Record: How did you come to work here—did you always want to work for Wheaton College?
BK: It’s just a wonderful story of how God directed things. It’s unusual for a small college to have a staff architect, let alone two. When I finished my undergrad at Iowa State University, I went to Grace Theological Seminary for some Bible training. I was able to work for an architect while doing that and could compare and discern God’s calling to either ministry or architecture. God directed me after two years of seminary to pursue architecture.

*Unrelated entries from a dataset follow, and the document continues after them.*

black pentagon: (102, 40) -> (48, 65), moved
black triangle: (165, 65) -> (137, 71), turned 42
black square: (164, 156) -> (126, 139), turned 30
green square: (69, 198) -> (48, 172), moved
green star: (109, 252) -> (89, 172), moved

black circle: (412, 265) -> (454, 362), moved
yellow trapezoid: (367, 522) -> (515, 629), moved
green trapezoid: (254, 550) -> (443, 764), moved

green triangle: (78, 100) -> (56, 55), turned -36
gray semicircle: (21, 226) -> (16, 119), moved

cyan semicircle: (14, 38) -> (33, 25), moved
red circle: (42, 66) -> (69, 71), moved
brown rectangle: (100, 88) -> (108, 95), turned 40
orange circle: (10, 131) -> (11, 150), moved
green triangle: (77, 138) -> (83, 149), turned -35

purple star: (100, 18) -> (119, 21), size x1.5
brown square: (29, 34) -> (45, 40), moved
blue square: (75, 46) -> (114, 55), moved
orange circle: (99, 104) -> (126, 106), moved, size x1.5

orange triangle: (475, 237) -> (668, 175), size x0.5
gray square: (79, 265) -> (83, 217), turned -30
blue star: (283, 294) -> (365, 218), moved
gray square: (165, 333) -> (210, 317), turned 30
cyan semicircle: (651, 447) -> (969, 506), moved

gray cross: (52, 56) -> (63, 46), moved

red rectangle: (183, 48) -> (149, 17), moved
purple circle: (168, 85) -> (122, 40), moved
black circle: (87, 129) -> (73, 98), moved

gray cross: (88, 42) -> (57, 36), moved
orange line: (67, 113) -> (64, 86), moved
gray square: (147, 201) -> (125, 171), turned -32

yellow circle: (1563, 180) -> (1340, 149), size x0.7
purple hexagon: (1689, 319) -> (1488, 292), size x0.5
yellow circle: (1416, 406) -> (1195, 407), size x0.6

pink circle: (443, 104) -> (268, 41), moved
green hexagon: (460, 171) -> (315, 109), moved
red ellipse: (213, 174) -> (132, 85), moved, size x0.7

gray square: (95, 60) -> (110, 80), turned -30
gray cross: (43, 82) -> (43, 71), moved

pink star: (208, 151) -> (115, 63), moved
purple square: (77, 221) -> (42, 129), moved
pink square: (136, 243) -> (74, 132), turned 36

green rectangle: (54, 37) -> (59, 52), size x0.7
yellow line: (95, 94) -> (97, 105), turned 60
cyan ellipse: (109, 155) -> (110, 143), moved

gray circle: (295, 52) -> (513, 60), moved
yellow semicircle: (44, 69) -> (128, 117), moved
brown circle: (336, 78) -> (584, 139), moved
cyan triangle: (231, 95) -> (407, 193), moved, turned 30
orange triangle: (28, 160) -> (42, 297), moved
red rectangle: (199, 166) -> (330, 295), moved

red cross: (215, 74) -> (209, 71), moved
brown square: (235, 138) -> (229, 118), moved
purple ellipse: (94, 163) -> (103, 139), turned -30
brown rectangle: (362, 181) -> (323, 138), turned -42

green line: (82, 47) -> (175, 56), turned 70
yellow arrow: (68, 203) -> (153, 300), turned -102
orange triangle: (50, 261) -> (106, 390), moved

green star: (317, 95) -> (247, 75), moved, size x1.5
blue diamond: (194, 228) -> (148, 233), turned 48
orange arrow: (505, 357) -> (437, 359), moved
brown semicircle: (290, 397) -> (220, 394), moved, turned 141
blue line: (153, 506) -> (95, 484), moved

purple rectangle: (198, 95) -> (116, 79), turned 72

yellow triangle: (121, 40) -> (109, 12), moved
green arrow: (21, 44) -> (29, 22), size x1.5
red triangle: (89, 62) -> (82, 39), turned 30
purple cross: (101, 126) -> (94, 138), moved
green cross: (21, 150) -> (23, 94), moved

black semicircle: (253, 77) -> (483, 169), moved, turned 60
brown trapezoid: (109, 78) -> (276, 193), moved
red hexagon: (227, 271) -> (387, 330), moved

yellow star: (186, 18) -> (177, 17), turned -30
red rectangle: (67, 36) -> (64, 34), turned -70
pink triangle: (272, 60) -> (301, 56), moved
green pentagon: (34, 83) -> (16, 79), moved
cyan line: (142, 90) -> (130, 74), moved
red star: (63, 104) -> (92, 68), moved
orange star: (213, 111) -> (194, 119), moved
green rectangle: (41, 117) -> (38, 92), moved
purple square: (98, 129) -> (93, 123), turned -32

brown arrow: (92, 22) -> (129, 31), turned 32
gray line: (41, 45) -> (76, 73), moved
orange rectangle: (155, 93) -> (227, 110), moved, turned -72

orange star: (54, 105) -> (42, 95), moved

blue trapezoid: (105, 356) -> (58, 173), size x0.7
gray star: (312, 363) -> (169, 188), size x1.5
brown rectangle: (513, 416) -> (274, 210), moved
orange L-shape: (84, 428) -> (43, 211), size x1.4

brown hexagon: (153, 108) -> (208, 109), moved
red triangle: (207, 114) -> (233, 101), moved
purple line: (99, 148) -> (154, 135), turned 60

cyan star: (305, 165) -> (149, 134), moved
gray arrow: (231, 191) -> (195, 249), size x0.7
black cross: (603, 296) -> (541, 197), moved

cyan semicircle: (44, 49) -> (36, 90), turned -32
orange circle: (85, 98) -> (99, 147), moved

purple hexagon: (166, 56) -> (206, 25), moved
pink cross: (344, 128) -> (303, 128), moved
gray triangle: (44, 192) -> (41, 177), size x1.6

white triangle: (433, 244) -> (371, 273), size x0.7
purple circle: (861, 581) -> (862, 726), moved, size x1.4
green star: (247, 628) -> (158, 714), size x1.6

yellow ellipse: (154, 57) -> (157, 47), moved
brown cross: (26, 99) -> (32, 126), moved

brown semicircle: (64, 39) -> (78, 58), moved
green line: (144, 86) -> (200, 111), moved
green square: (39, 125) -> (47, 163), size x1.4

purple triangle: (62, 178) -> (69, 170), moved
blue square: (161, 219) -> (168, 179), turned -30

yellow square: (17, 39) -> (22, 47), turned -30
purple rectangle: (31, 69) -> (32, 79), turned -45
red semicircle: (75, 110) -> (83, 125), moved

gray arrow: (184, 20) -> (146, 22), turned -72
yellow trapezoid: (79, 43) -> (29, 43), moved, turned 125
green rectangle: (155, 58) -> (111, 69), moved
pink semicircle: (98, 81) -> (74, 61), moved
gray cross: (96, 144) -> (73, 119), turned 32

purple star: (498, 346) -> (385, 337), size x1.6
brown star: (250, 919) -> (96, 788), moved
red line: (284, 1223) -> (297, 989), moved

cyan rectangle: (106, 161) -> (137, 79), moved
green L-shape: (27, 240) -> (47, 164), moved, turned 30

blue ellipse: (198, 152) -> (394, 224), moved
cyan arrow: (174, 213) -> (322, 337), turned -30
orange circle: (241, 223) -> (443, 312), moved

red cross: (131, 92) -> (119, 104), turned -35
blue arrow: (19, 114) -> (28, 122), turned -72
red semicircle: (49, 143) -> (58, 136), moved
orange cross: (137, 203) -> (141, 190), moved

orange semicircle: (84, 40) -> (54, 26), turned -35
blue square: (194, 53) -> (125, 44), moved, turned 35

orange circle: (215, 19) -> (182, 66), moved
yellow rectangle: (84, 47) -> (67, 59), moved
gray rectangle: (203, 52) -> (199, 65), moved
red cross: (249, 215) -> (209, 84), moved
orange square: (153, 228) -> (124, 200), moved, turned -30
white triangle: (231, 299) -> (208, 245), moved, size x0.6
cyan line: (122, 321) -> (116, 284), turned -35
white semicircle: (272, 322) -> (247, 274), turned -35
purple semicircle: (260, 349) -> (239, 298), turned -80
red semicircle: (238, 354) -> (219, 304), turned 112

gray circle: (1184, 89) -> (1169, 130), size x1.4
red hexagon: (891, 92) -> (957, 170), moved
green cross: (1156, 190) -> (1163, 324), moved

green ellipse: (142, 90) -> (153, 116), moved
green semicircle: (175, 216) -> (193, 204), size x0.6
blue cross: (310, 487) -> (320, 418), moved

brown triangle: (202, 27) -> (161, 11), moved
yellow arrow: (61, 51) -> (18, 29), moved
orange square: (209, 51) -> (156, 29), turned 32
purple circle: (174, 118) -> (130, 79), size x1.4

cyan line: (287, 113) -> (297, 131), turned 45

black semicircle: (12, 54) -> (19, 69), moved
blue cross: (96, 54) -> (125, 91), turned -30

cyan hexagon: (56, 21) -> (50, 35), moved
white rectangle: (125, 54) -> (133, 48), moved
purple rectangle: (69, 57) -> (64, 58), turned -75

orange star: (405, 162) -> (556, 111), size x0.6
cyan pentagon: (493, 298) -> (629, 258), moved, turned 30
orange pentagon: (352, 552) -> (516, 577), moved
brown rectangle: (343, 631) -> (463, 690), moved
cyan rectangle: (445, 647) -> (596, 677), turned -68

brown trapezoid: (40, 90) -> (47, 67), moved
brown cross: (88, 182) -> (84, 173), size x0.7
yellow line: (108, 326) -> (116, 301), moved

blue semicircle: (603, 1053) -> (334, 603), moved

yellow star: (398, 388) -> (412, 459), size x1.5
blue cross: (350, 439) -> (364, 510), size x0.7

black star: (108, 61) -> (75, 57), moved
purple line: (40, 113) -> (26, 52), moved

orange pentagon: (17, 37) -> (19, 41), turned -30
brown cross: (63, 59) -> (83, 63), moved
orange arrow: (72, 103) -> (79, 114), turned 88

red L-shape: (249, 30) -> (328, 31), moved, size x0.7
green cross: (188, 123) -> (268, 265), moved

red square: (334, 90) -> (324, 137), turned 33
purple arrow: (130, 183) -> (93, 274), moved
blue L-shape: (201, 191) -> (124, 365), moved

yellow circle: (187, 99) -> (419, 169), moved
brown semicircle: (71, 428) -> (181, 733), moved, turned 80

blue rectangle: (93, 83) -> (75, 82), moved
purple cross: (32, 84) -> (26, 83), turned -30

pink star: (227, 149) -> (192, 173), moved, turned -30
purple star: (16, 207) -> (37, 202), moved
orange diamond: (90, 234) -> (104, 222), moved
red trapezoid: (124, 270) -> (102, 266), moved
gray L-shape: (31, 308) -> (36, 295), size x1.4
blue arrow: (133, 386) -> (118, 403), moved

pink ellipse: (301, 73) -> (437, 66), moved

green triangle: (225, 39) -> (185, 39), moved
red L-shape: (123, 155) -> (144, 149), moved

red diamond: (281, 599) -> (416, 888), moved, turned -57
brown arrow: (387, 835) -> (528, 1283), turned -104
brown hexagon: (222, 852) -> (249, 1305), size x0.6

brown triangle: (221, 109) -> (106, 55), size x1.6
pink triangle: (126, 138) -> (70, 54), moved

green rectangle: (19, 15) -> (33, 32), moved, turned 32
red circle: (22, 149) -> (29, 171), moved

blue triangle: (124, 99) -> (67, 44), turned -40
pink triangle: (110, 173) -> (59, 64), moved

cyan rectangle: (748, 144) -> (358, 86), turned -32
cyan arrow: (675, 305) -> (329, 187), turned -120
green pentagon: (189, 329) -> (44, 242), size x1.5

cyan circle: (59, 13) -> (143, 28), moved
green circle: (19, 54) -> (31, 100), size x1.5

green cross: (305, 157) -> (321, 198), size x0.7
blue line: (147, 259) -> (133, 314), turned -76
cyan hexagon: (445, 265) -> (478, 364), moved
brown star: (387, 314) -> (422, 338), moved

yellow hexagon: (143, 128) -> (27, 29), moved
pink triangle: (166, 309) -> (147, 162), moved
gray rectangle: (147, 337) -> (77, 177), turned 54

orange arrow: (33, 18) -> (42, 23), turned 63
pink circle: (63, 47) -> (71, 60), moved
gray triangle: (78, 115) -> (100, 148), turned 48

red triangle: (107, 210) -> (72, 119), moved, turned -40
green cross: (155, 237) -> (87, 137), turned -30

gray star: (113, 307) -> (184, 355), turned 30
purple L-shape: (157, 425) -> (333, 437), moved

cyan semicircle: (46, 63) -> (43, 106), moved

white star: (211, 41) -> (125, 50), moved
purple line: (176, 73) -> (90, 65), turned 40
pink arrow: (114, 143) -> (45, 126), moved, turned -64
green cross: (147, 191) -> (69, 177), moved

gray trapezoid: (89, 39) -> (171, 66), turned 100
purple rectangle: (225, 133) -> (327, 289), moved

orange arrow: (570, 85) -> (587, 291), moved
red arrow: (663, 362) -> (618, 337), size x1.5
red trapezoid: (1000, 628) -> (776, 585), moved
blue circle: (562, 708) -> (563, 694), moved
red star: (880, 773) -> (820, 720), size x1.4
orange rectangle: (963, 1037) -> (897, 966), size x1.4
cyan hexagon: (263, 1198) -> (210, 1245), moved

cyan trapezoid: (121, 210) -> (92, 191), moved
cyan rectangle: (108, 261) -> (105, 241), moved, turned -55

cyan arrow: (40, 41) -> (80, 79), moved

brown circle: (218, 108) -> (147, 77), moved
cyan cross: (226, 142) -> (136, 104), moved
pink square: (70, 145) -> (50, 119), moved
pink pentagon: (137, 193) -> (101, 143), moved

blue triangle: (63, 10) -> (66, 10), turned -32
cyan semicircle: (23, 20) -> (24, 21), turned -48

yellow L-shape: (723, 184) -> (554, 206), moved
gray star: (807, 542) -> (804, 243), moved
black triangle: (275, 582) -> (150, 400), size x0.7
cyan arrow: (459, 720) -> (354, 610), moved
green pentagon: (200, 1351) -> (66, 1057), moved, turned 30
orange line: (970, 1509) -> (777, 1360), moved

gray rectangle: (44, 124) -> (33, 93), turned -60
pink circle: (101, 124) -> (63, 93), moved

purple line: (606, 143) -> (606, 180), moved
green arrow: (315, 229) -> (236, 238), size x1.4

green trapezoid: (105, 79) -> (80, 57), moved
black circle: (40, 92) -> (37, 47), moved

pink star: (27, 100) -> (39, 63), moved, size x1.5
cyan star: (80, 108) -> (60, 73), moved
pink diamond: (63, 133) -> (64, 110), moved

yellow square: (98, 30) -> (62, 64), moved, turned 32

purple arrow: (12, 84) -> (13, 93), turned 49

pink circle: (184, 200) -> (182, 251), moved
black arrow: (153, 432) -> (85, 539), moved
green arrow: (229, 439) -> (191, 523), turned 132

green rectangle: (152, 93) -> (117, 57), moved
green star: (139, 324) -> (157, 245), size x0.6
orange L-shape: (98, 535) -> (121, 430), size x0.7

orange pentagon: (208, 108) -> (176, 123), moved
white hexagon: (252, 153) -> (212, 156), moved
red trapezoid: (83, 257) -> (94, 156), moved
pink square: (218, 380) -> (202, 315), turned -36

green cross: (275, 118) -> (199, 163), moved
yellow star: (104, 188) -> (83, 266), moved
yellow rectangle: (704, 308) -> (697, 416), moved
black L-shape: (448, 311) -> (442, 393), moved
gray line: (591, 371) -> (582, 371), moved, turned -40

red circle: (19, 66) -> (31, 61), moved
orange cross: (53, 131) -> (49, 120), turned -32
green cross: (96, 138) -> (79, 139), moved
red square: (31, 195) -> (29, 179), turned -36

Record: Why did you choose architecture?
BK: I pursued architecture because that’s where my passions were. I gained a vision for church-related architecture while working during the seminary training, so I went back to Iowa where I grew up, worked for a firm there and became licensed as an architect. I told one of the partners in the firm I was working with that I would really like a Christian application to architecture, and he had a rather providential connection with someone from Wheaton College. They happened to sit next to each other at a conference, and my boss from Iowa told the Wheaton man that I was interested. The Wheaton man said they had an opening, but it was for a draftsman position. My boss told me and I called Wheaton and said ‘I’m interested if you would be willing to upgrade the position to a professional level,’ and they did. So I came at that invitation to become the first college architect for Wheaton College. I was convinced they would run out of work in about five years, but there’s just been an ongoing stream of work and funding and opportunities that have been God’s providence. This has been a very fulfilling career for me, because of that purpose that I have here serving God and this great community. It’s very rewarding to serve my friends and see them enjoy the new and improved facilities and have their needs met in the right way.
God never wastes an opportunity or an experience. Whatever he takes you through usually comes back and finds a way to be meaningful.
Record: What does your job include on a day-to-day basis?
BK: I very often get the question, ‘What do you teach?’ My responsibilities have been facilities, not teaching, and part of the pleasure of the job is the variety; the scale that goes from zero to 100––from a plaque on the wall to a science building. It keeps me creative and it makes life interesting, but it does require a great deal of flexibility, because you can be moving in one direction, and take a right-hand turn on short notice.
Record: What do you enjoy most about your job?
BK: I particularly enjoy being given the assignment to do a project for a group of people. For example, the current major project is the music building. I enjoy talking with conservatory faculty and the leaders that they appoint to work with me, getting to know them and building relationships and understanding what it is they need, what their priorities are, and how to find a good solution that fits those needs. I’ve learned to be focused on the practical—that if the building doesn’t meet the user’s needs, and looks really beautiful and wins lots of awards, it’s not successful. It actually has to function well in order to be successful, and look good (laughs).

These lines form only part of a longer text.